New Delhi: The Economic Survey 2015-16 tabled by Finance Minister Arun Jaitley in the Parliament today states that the rationalization and reprioritization of subsidies through better targeting would play a vital role in fiscal consolidation and in targeting expenditure more towards inclusive development.

The total subsidy bill as a proportion of GDP is expected to be below two percent of GDP as per budget estimates for 2015-16. The 1.7 percent decline in majors subsidies was due to a near 44.7 percent decline in petroleum subsidy during April – December 2015 while other major subsidies- Food and Fertilizer-increased by 10.4 percent and 13.7 percent respectably during the period.

Distortions in urea are the result of multiple regulations, which firstly indicates that urea is only subsidized for agricultural uses. Subsidies like this violate what we call the One Product- One Price principle. Black market effects are aggravated by further regulation- canalization.

Secondly, the black market hurts small and marginal farmers more than large farmers since a higher percentage of them are forced to buy urea from the black market.

Thirdly, some of the urea subsidy goes to sustaining inefficient domestic production instead of going to the small farmer.

The survey also highlighted that decimalizing urea imports, which would increase the number of importers and allow greater freedom in import decision, would allow fertilizer supply to respond flexibly and quickly to changes in demand. This would be timely as climatic fluctuations are making it much more difficult for governments to forecast agriculture conditions and centrally manage supply.

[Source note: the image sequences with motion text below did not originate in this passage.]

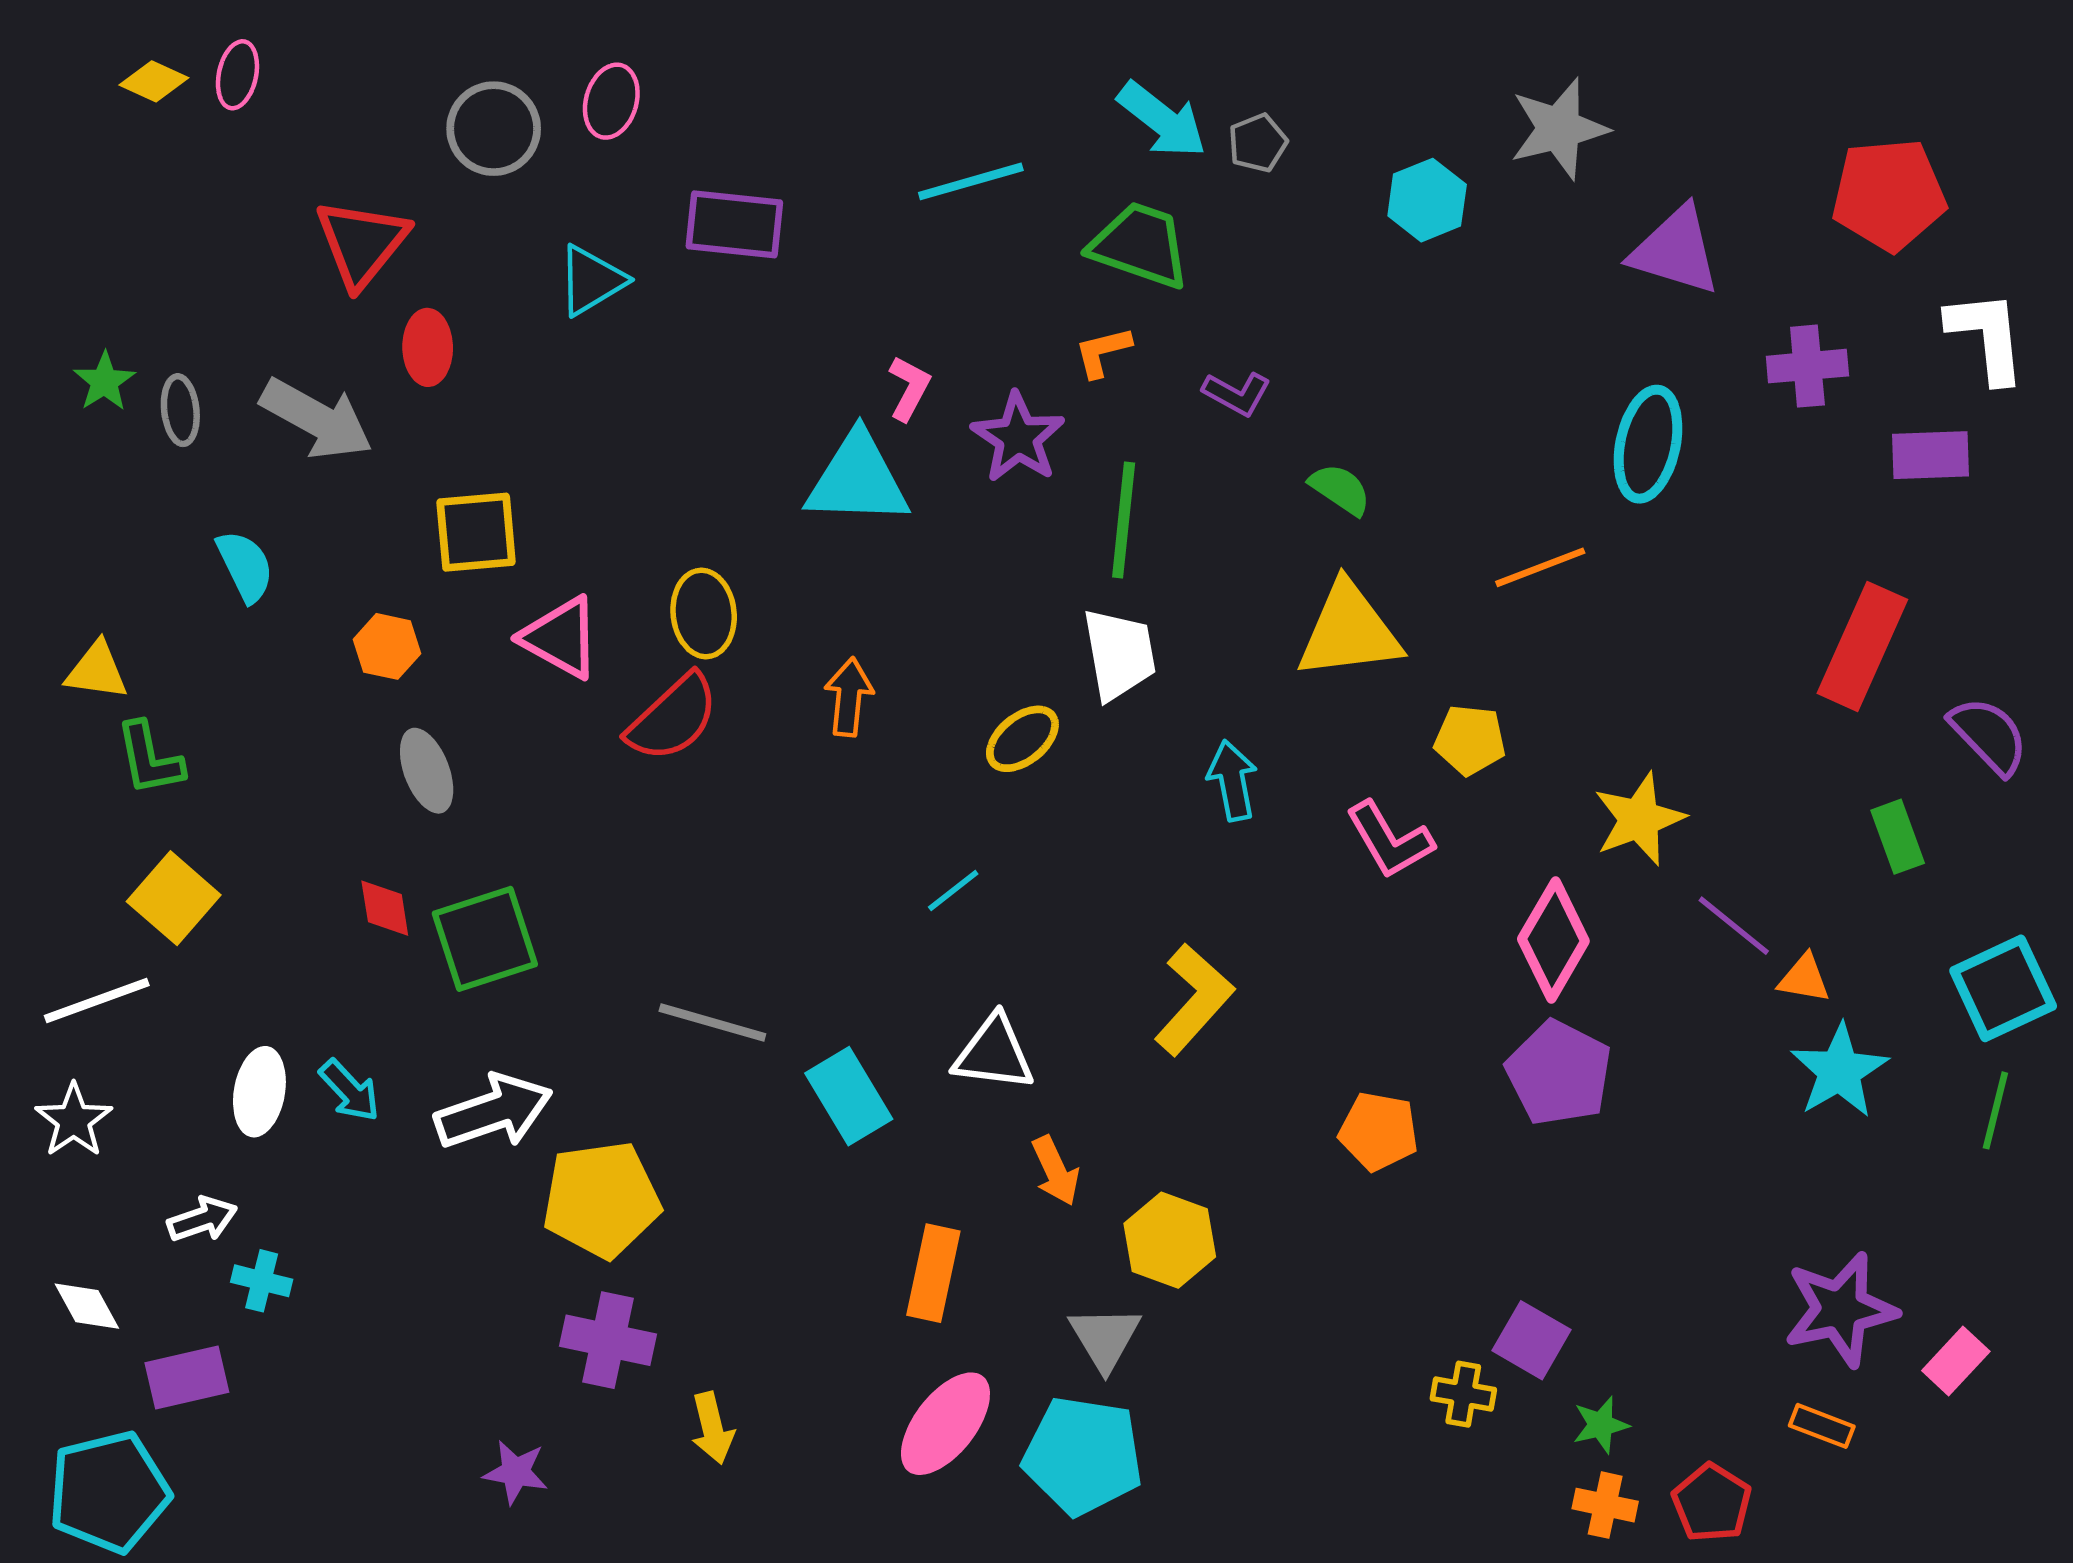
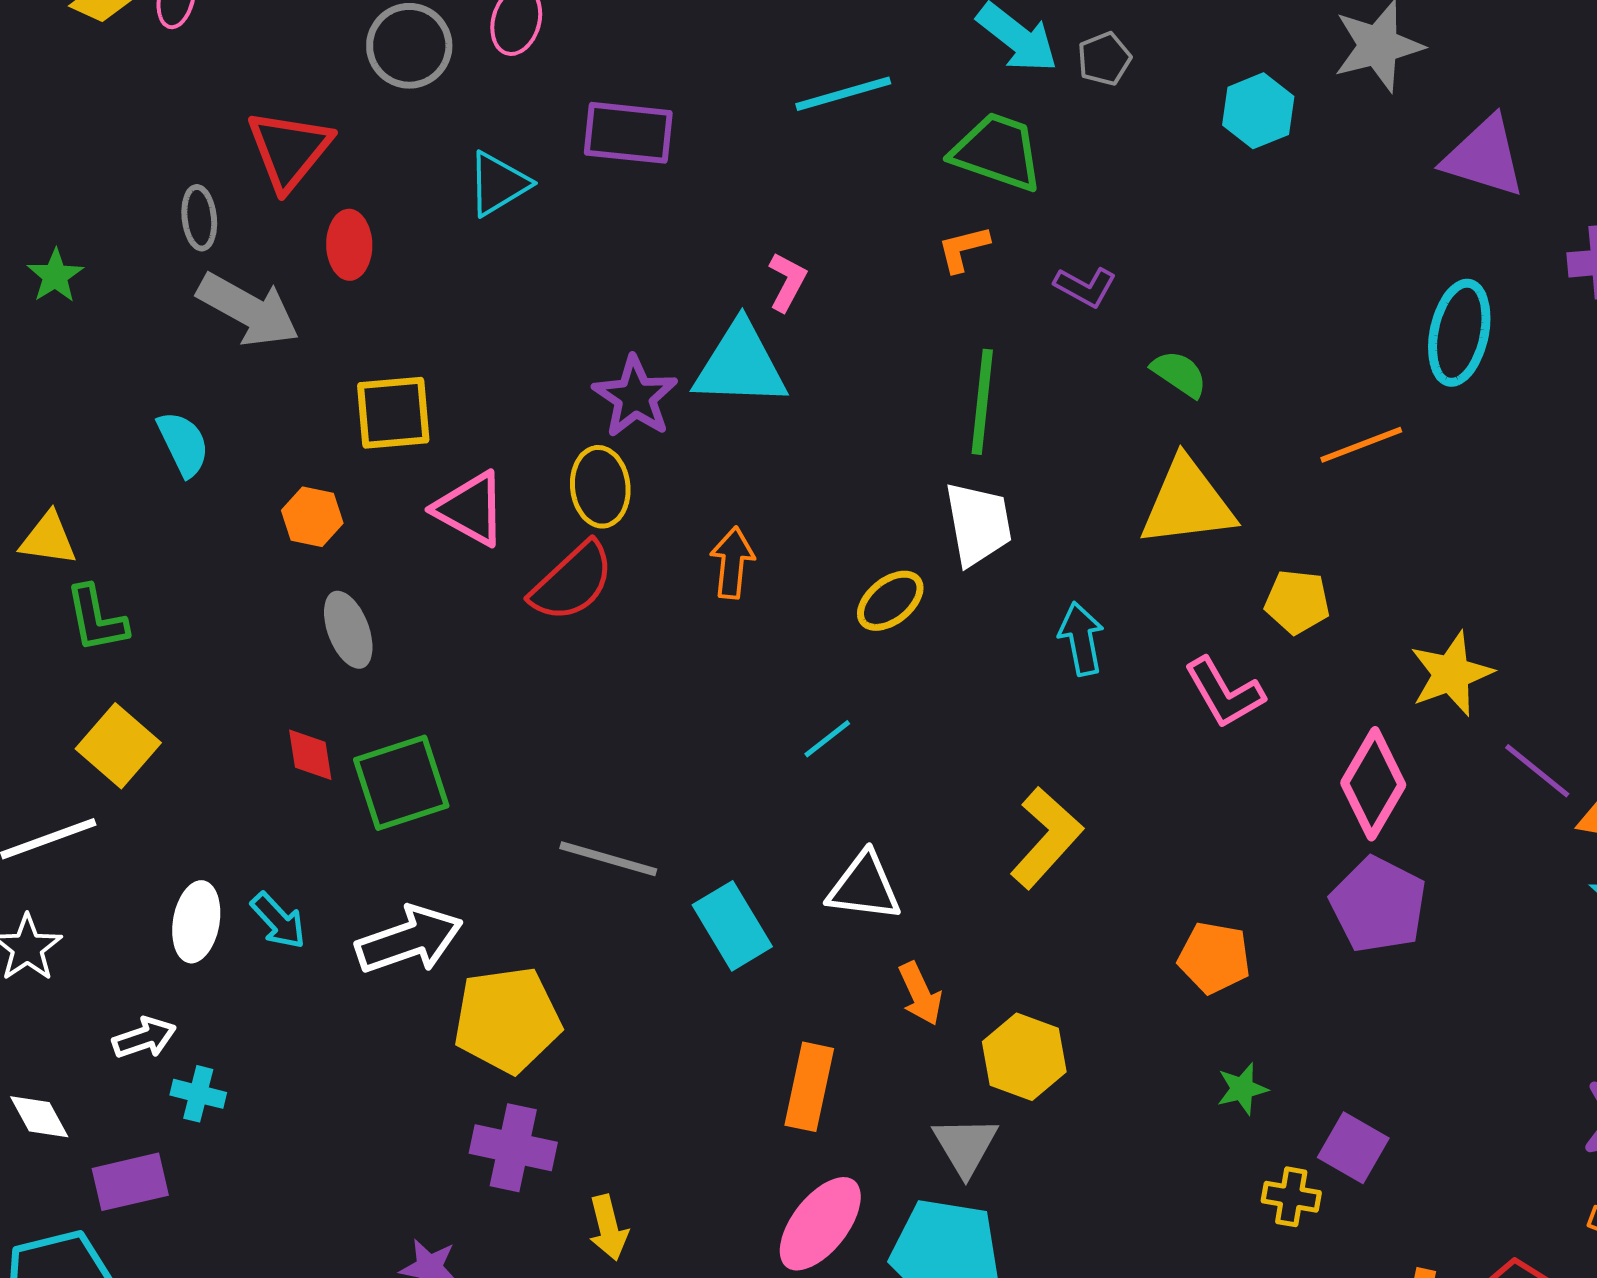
gray ellipse: (180, 410) -> (199, 218), moved
purple star: (1018, 438) -> (635, 397), moved
green star: (1601, 1425) -> (1242, 1089), moved

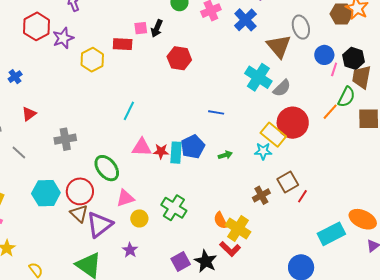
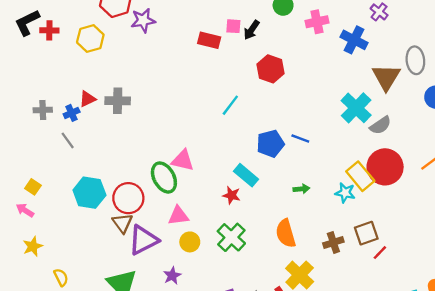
blue cross: (245, 20) -> (354, 40), turned -30
yellow hexagon: (92, 60) -> (90, 39), moved
blue cross: (15, 77) -> (72, 113), moved
cyan line: (129, 111) -> (230, 105), moved
gray cross: (65, 139) -> (118, 101), moved
pink triangle: (142, 147) -> (183, 160), moved
blue pentagon: (193, 147) -> (270, 144), moved
red star: (161, 151) -> (231, 195), moved
cyan rectangle: (176, 153) -> (246, 175), turned -65
orange semicircle: (221, 220) -> (286, 233), moved, size x1.4

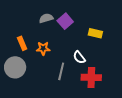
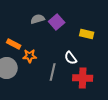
orange rectangle: (22, 43) -> (14, 44), turned -40
orange star: (43, 48) -> (30, 56), moved

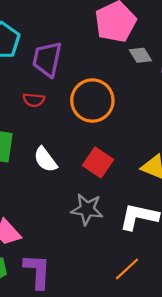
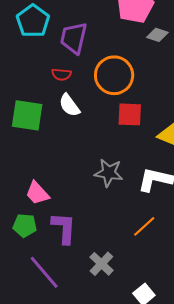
gray diamond: (140, 55) -> (157, 35), turned -40
white semicircle: (45, 160) -> (69, 105), moved
red square: (98, 162) -> (130, 114), moved, turned -32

On the contrary, bringing urea under the Nutrient Based Subsidy program currently in place for DAP (Diammonium Phosphate) and MOP (Muriate of Potash) would allow domestic producers to continue receiving fixed subsidies based on the nutritional content of their fertilizer, while deregulating the market would allow domestic producers to charge market prices.

The survey clearly indicates that the case for implementing direct transfers in fertilizers is to reduce leakages to the black market. The government’s policy of neem-coating urea is a step in exactly this direction.

The relatively low levels of last-mile financial inclusion in much of rural India also suggest that it would be risky to replace subsidized fertilizer with cash, due to beneficiaries’ weak connection to the banking system.

The Economic Survey further states that the fertilizer subsidies are very costly, accounting for about 0.8 percent of GDP. They encourage urea overuse, which damages the soil, undermining rural incomes, agricultural productivity, and thereby economic growth.

Reform of the fertilizer sector would not only help farmers and improve efficiency in the sector. Decimalizing imports will ensure timely availability of fertilizes, and universal Direct Benefit Transfer (DBT) to farmers based on biometric identification with physical off take can reduce diversion of urea.